◆ What you should do ◆
Quote word for word the lines starting at the line with "Drainagezand 3m3 losgestort" and ending at the final line of the entries. Leave out any pictures.

(Data records)

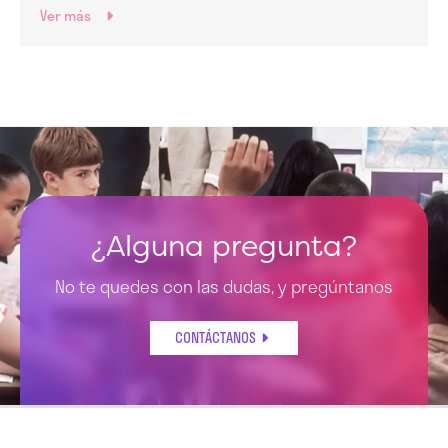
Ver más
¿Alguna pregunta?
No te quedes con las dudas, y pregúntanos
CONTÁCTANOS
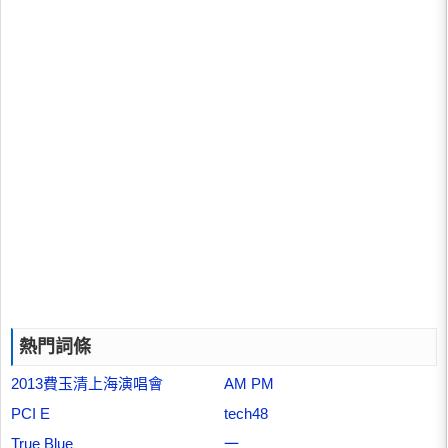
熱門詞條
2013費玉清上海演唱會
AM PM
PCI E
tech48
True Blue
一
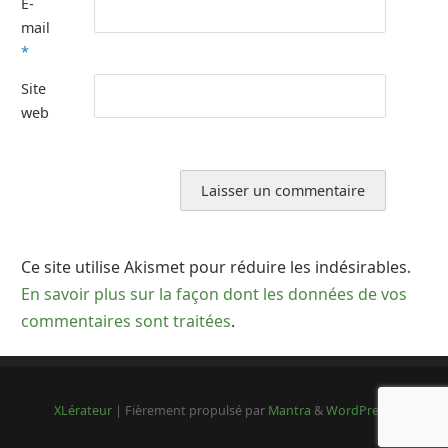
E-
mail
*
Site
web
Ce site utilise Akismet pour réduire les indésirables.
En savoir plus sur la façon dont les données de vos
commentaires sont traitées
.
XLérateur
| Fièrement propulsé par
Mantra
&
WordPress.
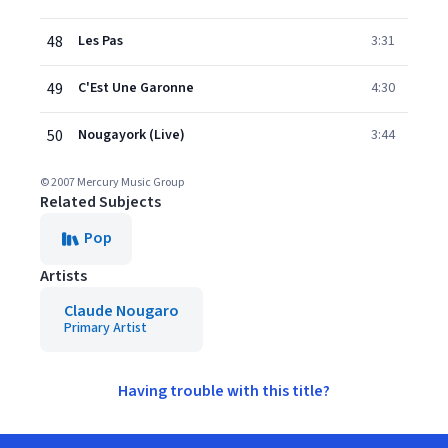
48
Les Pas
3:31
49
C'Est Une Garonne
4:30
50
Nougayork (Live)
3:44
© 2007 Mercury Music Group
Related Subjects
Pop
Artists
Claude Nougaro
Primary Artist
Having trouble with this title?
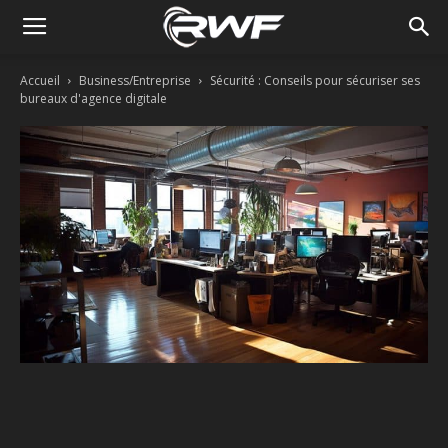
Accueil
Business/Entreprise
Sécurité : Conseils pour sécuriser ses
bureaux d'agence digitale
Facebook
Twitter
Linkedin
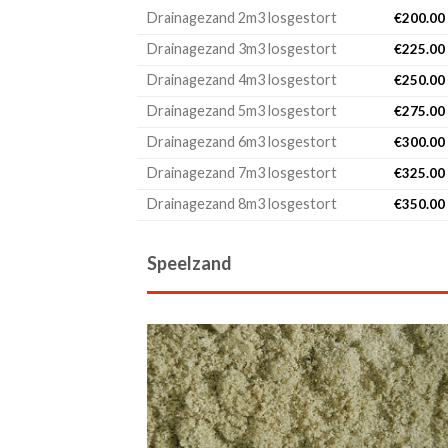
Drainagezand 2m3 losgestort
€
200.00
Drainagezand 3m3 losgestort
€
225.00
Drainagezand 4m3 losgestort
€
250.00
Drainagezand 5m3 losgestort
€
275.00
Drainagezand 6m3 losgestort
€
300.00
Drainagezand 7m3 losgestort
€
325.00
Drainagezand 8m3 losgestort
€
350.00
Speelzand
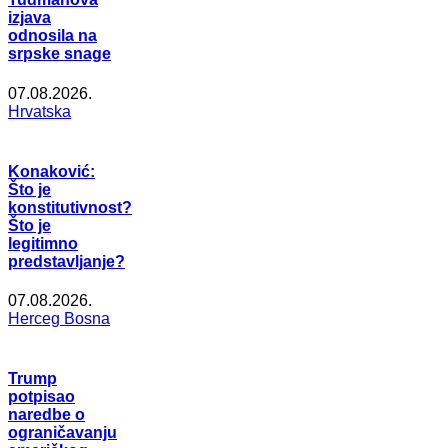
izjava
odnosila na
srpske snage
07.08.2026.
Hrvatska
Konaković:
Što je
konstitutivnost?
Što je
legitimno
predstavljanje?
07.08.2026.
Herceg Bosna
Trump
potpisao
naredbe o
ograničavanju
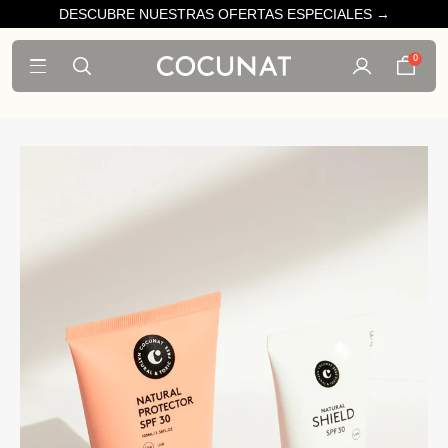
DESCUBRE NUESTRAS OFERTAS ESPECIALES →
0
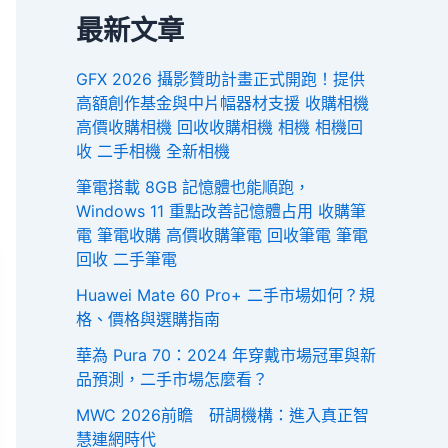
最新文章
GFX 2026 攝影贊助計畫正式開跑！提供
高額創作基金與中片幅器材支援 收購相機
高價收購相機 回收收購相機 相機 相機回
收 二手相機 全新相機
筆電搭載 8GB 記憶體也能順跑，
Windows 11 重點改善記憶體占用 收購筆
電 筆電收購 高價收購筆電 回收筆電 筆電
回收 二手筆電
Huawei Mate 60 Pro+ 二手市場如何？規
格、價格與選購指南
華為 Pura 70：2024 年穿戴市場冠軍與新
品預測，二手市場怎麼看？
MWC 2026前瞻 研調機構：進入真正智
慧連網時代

◆ Written answer ◆
Drainagezand 3m3 losgestort
€
225.00
Drainagezand 4m3 losgestort
€
250.00
Drainagezand 5m3 losgestort
€
275.00
Drainagezand 6m3 losgestort
€
300.00
Drainagezand 7m3 losgestort
€
325.00
Drainagezand 8m3 losgestort
€
350.00
Speelzand
izjava
odnosila na
srpske snage
07.08.2026.
Hrvatska
Konaković:
Što je
konstitutivnost?
Što je
legitimno
predstavljanje?
07.08.2026.
Herceg Bosna
Trump
potpisao
naredbe o
ograničavanju
DESCUBRE NUESTRAS OFERTAS ESPECIALES →
0
最新文章
GFX 2026 攝影贊助計畫正式開跑！提供
高額創作基金與中片幅器材支援 收購相機
高價收購相機 回收收購相機 相機 相機回
收 二手相機 全新相機
筆電搭載 8GB 記憶體也能順跑，
Windows 11 重點改善記憶體占用 收購筆
電 筆電收購 高價收購筆電 回收筆電 筆電
回收 二手筆電
Huawei Mate 60 Pro+ 二手市場如何？規
格、價格與選購指南
華為 Pura 70：2024 年穿戴市場冠軍與新
品預測，二手市場怎麼看？
MWC 2026前瞻 研調機構：進入真正智
慧連網時代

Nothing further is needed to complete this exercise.